Leave. If he is truly interested in healing your marriage he will be eager to go to marital counseling whilst you are living apart. He'll be eager to 'earn' you back by seeking counseling himself as well to change his EA behaviour. And that does require separate counseling. If he's not willing to do that now, before you consider coming home, then all he's interested in is a housekeeper and whipping boy. You deserve much better than that. Remember, it's better to be alone, than to wish you were!
You're right, he's simply on his 'best' behaviour right now. And that never lasts.
You've gone back out of guilt and a touch of the sunk cost fallacy from the sounds of it OP, neither of which are enough to sustain staying with him long term. He hasn't even been able to restrain himself from criticising for the short time you've been back so I suspect within another week or two it will become clear to you that nothing has really changed, nor is it likely to and your decision will become clear.
You're in a good position, your bolthole is there waiting for you and, when you go back, you can be sure in your own mind that you tried your best. I think that's all this (you going back) is, your way of confirming to yourself that you haven't acted too hastily and that leaving really is the right thing to do.
Don't waste the remainder of your life out of pity or obligation to him. You owe him nothing but the honesty to explain why you had to leave, which you have done. He is clearly inadequate and totally dependent upon you. A home, however comfortable, is not really a home when you are living with an abuser.
You have been very brave in doing what you have done in getting away, especially after such a long relationship, and the reasons for doing this still exist. Perhaps in time, as a PP suggests, you might be friends, see him for meals etc.
Please don't go back to him or, at least, stay in your new place for the duration of the tenancy, to give your self physical and head space. You are being emotionally blackmailed into returning; don't go there! He is still making nasty personal comments, even when on his best behaviour. Once the tenancy is up, there will be virtually no chance of you getting away again. It's probably your last and only chance to escape. You do know that, don't you?
I left a similar man in march after 17 years.
I've been through every emotion - relief, hope for a happier future. He chased me for awhile, threatened suicide, then when that wasn't working started ignoring our daughter and moved another woman into my home. I know I've made the right decision, but I won't lie - all the years of being told I'm not good enough and him moving on so quick have had me doubting myself. But that's emotions, I know logically he will be the same with the next girl before long - he's too selfish and bad tempered to change at 45.

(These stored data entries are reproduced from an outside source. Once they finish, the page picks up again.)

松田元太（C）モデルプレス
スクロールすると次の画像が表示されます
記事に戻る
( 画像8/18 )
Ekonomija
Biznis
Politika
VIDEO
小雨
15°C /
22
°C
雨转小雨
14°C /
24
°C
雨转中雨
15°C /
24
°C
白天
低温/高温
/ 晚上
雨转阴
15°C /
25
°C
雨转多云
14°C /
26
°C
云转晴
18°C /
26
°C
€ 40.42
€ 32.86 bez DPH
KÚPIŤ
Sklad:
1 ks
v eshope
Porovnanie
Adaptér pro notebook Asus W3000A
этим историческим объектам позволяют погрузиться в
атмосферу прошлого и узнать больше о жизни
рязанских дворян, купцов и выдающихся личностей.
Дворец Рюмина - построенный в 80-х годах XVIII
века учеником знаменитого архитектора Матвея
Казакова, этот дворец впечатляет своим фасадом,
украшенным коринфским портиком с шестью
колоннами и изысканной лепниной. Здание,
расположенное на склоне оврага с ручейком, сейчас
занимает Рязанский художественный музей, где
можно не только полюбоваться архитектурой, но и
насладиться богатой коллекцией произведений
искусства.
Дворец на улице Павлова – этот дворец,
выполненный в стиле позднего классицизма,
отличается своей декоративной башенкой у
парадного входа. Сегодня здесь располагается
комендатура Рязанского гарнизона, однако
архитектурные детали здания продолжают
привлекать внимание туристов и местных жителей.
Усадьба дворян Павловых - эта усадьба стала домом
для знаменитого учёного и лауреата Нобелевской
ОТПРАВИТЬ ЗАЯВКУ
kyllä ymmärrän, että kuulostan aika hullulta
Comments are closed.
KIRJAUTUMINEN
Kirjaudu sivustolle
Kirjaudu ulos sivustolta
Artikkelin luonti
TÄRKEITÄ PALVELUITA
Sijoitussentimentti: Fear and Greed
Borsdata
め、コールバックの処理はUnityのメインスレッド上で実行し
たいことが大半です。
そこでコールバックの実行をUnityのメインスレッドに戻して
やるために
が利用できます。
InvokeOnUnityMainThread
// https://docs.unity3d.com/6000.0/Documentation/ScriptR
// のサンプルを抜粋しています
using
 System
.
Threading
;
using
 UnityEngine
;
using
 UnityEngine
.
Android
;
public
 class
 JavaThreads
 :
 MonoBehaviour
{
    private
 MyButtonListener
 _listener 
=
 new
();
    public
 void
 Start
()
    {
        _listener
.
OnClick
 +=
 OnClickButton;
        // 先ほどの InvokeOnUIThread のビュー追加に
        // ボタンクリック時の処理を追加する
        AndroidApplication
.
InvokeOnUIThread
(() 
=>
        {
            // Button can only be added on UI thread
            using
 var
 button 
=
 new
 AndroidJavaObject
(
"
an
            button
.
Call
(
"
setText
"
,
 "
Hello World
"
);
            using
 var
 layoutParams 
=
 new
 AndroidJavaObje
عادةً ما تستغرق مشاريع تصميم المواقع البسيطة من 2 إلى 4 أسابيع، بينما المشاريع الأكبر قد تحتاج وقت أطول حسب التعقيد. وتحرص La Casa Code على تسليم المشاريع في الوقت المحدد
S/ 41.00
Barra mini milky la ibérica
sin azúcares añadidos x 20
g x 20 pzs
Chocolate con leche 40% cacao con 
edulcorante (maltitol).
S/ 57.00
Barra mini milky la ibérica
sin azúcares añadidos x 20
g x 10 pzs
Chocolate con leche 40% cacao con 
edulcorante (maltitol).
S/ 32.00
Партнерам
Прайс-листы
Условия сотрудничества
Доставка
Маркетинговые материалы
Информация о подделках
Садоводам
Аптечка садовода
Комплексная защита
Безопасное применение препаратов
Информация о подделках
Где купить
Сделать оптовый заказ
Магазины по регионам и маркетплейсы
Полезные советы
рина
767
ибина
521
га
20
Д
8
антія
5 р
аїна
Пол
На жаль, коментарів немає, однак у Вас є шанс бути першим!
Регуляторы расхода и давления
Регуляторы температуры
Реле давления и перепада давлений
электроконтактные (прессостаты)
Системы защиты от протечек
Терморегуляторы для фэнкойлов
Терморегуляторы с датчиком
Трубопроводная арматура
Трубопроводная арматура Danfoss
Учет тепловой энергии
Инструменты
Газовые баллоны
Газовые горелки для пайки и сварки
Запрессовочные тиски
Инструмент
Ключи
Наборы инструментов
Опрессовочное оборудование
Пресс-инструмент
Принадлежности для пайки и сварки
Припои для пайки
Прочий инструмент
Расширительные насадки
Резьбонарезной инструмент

For the record I left once before and went back after 9 months. He behaved better until I sold the second property and was not working full time anymore - then the old him resurfaced. I wasted another 7 years trying to fix it.
He will not ever change, it sounds like he's chomping at the bit to unleash his true self again. I suspect when your tenancy is up and you no longer have an escape route (if he can hold it in that long) he will show his true colours again.
After 20 years of abuse he doesn't deserve this millionth chance to change. He doesn't love you I'm sorry to say, you're just a means to fuel his superior ego, he's unhappy that he had no one to bully anymore. Sorry to be so blunt OP but I can't urge you enough to run like fucking wind.
You said in your OP that he is "basically a good man" and then listed the bad things he does.
I see it the other way around - he is basically a terrible man who somehow manages to hide it enough for you to think he is worth being married to.
As someone else said, you still have a lot of time left in your life to find happiness and joy and love.